> [PROBLEM STATEMENT]: In the entries below, work out how many lines include "General", and write only that number.

##### EXCERPTED RECORDS #####

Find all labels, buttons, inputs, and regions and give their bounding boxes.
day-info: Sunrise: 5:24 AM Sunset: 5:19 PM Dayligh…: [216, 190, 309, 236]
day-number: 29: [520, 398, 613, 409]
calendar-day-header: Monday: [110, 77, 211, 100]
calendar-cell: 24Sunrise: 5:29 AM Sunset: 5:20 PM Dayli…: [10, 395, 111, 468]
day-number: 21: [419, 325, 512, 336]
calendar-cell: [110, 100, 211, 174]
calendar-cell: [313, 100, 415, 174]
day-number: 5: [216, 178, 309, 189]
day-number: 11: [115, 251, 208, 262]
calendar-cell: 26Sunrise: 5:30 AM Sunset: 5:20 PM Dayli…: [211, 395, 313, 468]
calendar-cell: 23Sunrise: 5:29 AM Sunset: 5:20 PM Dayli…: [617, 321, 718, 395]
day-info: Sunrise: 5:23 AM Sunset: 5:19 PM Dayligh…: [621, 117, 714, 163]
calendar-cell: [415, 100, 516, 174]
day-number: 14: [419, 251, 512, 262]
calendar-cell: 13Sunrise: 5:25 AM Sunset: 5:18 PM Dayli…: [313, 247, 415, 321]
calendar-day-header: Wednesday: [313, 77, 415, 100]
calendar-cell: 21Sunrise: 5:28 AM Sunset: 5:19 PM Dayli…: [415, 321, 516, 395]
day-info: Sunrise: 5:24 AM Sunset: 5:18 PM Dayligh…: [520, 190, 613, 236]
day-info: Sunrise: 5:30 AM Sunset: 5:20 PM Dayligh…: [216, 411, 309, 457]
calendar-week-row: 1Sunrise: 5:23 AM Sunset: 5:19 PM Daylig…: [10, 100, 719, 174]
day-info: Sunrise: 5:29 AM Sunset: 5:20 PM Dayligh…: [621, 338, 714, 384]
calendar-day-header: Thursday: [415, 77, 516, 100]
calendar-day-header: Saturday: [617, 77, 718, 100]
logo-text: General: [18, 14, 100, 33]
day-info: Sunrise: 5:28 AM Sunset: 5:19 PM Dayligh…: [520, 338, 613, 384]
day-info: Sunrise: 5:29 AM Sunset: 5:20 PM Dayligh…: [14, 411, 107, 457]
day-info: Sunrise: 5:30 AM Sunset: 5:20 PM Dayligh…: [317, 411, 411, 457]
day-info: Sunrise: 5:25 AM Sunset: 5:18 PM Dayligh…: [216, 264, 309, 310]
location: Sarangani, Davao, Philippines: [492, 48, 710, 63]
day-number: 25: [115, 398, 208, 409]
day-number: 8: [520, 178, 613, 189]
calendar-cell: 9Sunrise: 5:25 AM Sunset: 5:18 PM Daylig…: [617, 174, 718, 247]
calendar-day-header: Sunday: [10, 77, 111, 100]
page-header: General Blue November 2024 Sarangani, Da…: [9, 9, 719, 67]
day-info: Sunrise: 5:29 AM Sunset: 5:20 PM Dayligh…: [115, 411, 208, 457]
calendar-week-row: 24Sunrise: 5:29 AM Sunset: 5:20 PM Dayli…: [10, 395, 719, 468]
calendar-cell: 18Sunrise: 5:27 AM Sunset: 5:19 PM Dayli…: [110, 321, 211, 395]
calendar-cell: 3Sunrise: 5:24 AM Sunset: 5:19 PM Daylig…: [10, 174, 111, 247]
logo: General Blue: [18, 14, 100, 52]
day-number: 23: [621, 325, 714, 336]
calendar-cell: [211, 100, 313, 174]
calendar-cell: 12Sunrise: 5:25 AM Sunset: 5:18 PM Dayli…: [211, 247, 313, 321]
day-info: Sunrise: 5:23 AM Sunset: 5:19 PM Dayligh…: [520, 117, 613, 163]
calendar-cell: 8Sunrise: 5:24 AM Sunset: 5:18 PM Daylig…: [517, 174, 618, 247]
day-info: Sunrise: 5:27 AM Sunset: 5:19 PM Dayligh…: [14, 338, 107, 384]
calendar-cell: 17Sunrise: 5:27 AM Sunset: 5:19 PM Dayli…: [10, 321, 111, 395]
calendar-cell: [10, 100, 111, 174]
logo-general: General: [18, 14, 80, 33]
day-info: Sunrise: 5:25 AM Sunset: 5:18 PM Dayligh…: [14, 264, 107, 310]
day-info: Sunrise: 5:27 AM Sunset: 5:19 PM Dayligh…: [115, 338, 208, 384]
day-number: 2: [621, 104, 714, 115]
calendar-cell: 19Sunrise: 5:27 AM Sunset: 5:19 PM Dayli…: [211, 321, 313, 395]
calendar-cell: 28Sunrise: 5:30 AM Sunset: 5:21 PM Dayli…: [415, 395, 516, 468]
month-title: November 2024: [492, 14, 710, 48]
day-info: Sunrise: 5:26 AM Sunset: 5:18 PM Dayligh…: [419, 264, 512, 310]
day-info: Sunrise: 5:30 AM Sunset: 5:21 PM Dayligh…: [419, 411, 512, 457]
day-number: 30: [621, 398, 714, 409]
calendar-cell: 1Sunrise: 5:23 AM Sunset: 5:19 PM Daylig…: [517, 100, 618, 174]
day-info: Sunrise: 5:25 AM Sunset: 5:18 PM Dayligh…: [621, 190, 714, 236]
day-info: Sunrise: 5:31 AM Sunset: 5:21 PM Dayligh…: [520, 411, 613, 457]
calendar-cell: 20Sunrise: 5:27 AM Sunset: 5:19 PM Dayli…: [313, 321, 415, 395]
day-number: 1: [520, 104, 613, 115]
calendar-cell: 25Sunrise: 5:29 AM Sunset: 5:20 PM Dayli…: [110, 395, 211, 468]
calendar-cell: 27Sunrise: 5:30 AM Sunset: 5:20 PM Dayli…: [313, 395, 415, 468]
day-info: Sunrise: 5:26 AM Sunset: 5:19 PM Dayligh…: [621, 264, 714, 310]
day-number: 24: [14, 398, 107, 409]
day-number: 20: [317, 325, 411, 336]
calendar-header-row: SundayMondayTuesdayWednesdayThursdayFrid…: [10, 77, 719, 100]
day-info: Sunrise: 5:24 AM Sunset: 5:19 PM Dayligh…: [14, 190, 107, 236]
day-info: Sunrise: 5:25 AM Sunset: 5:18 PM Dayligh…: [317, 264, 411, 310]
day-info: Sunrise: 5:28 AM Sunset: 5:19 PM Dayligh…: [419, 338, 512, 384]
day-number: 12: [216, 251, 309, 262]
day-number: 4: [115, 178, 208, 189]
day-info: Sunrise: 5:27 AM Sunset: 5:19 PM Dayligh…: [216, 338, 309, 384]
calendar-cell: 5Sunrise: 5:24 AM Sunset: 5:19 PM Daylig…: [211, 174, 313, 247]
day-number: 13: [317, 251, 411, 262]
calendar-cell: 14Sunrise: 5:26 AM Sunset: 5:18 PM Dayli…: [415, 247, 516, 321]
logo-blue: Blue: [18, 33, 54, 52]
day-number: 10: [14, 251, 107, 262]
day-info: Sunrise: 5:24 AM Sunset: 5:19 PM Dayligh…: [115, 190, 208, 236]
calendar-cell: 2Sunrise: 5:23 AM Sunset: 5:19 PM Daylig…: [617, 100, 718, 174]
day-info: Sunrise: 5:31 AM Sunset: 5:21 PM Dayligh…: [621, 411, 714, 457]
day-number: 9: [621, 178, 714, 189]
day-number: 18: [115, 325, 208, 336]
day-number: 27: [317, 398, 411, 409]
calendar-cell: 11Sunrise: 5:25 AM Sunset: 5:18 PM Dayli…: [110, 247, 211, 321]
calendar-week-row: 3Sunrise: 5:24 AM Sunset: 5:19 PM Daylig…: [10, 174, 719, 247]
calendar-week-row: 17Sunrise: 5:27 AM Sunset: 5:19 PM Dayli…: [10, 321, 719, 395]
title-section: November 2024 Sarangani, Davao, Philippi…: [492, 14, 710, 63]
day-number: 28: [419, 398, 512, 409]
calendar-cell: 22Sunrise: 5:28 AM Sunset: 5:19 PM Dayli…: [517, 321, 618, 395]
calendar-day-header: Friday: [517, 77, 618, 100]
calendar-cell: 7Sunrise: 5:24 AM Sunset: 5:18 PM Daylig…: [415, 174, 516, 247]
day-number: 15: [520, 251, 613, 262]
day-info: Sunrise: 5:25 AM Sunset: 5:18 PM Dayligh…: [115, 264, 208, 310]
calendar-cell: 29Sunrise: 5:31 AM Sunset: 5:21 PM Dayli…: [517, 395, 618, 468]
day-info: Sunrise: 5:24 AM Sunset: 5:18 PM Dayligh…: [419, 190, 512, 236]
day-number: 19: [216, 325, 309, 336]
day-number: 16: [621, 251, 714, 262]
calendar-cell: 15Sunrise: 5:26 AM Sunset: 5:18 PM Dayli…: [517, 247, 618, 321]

#####

> [ANSWER SPACE]: 4